Selon le dernier rapport sur l’utilisation des sols publié par le centre d’études du ministère italien de l’Environnement (Ispra), au cours des six dernières années, l’Italie a perdu des surfaces capables d’assurer l’absorption de 2 millions de tonnes de dioxyde de carbone (CO2) et de produire 330 000 tonnes de produits agricoles et 2 200 tonnes de produits du bois.

« Dans un nouveau système efficace, la première étape consiste à mettre fin à la surexploitation du territoire », a déclaré M. Di Lena. « La qualité de la production dépend également de la manière dont la terre est gérée, ce qui place l’agriculture au cœur d’un nouveau modèle de développement. »

Il a appelé à limiter l’agriculture industrialisée et a exhorté les gouvernements à adopter des politiques équitables et durables.

D'autres parties prenantes s'accordent à dire que la conservation de la biodiversité dépend de la protection de l'environnement et d'une gestion adéquate des ressources naturelles.

« En suivant une voie durable, l’agriculture jouera un rôle de premier plan dans le monde post-pandémique », a déclaré Maurizio Pescari, consultant en communication fort de 25 ans d’expérience dans le secteur de l’huile d’olive.

Angelo Bo

Angelo Bo

Pescari a déclaré que les oléiculteurs sont déjà conscients du rôle que joue la biodiversité dans la récolte des olives et la production d’huile, et que la pandémie actuelle devrait souligner à quel point il est important de maintenir un écosystème sain.

« Les acteurs du secteur ont déjà commencé à redéfinir leur rôle, afin de surmonter non seulement l’urgence liée à la Covid-19, mais aussi les effets de problèmes spécifiques au secteur tels que la Xylella », a déclaré M. Pescari. « Pour exceller, les producteurs doivent faire passer le respect des consommateurs avant tout… nous pouvons déjà constater que leurs choix en période de confinement s’accompagnent d’une attention renouvelée pour les aliments qu’ils mettent quotidiennement sur la table. »

Il a fait remarquer que l’agriculture était l’un des rares secteurs à ne pas avoir complètement cessé ses activités en raison de la pandémie, et a prédit que, malgré un marché instable et complexe, les producteurs seraient en mesure de vendre leurs récoltes.

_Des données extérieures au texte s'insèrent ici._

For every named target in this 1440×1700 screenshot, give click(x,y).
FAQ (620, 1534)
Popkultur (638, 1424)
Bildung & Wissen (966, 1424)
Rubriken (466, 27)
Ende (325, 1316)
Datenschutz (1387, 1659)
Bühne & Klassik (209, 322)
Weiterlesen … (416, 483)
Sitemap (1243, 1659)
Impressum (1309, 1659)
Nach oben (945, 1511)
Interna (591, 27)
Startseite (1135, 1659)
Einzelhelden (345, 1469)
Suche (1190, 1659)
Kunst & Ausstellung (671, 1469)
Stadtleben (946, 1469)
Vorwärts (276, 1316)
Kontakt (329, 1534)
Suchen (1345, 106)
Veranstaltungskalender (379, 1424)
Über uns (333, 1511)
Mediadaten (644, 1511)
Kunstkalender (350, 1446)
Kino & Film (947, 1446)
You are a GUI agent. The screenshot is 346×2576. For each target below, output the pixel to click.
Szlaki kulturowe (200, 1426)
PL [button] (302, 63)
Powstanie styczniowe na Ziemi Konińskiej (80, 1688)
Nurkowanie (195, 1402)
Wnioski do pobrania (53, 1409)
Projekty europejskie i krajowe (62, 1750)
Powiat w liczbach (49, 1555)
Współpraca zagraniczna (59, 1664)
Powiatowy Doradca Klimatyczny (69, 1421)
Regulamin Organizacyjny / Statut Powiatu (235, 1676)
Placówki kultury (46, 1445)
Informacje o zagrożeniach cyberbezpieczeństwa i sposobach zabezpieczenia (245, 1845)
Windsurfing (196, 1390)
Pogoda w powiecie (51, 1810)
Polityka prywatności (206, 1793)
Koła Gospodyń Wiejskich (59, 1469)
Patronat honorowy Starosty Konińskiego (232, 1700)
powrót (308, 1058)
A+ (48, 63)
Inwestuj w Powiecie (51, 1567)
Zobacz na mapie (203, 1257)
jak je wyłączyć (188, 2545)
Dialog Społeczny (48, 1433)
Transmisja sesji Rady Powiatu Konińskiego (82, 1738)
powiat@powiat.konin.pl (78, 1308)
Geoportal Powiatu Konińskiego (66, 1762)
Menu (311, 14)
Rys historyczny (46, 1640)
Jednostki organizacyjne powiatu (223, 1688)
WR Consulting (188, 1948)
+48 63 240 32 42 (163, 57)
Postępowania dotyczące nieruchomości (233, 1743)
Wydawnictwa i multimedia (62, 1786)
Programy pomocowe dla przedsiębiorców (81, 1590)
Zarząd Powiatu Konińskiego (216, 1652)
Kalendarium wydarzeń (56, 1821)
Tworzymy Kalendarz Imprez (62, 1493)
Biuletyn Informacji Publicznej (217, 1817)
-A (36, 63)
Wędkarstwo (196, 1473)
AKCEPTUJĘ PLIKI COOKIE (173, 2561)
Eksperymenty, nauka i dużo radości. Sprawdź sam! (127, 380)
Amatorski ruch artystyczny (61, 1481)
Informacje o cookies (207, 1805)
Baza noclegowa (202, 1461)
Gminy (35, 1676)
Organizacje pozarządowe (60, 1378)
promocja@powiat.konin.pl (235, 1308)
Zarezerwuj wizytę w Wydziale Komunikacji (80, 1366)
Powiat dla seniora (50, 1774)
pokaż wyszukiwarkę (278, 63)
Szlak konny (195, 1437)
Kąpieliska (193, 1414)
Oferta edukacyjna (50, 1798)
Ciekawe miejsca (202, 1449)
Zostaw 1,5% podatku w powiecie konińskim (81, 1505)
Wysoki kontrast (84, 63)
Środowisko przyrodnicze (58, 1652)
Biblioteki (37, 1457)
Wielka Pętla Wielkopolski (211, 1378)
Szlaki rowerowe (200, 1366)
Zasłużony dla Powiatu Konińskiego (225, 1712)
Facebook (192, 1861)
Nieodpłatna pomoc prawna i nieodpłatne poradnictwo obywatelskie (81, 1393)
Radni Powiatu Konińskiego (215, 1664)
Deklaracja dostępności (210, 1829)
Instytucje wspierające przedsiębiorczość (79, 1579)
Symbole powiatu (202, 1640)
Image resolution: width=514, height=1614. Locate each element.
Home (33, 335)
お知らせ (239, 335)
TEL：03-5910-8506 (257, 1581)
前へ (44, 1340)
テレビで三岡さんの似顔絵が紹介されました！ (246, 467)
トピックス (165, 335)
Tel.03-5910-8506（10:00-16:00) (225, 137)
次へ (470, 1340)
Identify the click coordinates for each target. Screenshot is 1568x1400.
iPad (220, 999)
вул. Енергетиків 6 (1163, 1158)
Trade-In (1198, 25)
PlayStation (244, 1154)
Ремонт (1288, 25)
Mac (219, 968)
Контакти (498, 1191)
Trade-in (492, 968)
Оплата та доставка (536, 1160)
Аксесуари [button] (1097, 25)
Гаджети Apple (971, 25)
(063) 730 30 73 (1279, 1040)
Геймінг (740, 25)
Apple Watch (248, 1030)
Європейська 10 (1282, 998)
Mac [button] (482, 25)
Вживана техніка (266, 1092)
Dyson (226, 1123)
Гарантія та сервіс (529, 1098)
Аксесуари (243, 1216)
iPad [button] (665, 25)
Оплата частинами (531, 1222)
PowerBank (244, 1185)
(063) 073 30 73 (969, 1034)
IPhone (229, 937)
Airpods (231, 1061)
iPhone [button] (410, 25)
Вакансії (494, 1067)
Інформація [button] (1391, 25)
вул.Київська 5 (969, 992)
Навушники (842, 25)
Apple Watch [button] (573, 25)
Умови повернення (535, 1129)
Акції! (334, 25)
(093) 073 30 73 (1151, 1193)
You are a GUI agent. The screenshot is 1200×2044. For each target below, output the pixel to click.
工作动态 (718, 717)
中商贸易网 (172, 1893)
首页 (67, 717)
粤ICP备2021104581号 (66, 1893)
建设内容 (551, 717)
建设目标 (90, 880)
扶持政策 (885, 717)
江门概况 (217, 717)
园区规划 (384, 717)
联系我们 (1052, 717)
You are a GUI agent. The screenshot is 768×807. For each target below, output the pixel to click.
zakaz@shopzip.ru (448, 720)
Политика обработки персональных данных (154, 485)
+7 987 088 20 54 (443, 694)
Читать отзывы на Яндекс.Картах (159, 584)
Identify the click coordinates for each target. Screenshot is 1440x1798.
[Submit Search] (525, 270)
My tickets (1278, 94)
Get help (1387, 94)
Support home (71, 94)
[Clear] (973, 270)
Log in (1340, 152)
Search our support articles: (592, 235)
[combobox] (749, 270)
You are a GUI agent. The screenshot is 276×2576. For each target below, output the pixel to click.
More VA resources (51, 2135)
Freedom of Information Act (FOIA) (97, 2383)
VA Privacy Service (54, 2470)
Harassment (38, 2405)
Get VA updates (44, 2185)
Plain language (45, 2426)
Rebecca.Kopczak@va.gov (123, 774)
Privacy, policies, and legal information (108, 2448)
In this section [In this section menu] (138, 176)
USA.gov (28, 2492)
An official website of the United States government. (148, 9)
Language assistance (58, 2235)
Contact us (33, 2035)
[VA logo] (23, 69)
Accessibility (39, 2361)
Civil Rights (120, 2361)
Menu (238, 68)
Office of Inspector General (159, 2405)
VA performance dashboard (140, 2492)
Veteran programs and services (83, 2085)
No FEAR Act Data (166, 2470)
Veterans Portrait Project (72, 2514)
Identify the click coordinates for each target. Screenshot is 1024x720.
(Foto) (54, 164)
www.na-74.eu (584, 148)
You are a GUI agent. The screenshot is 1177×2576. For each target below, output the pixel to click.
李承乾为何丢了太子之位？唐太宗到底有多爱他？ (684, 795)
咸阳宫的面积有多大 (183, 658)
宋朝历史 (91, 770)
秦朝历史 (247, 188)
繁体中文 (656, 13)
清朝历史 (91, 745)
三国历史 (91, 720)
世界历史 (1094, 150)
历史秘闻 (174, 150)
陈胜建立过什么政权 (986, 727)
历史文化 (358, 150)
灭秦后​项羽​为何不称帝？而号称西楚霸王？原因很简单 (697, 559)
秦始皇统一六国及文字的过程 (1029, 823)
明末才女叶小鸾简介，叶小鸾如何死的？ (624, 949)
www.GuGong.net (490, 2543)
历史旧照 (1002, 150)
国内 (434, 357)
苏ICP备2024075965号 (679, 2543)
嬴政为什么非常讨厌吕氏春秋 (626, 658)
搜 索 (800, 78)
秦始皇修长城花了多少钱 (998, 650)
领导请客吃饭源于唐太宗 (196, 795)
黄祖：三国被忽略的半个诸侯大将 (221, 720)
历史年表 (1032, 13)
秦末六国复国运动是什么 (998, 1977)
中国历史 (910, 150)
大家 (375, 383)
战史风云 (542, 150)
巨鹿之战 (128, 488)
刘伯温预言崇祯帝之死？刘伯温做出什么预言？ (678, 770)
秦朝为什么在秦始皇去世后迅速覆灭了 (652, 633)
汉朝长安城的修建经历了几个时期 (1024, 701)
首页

Depuis le début des mesures de confinement, la demande d’huiles d’olive à appellation d’origine protégée (AOP) a augmenté, a déclaré à Olive Oil Times Mariagrazia Bertaroli, productrice d’huile d’olive et consultante en stratégie de marque

« À mon avis, c’est une excellente occasion de mener une opération de rebranding », a déclaré Mme Bertaroli. « Nous pouvons réorganiser le secteur de l’huile d’olive, établir de nouvelles relations et modifier certains aspects. »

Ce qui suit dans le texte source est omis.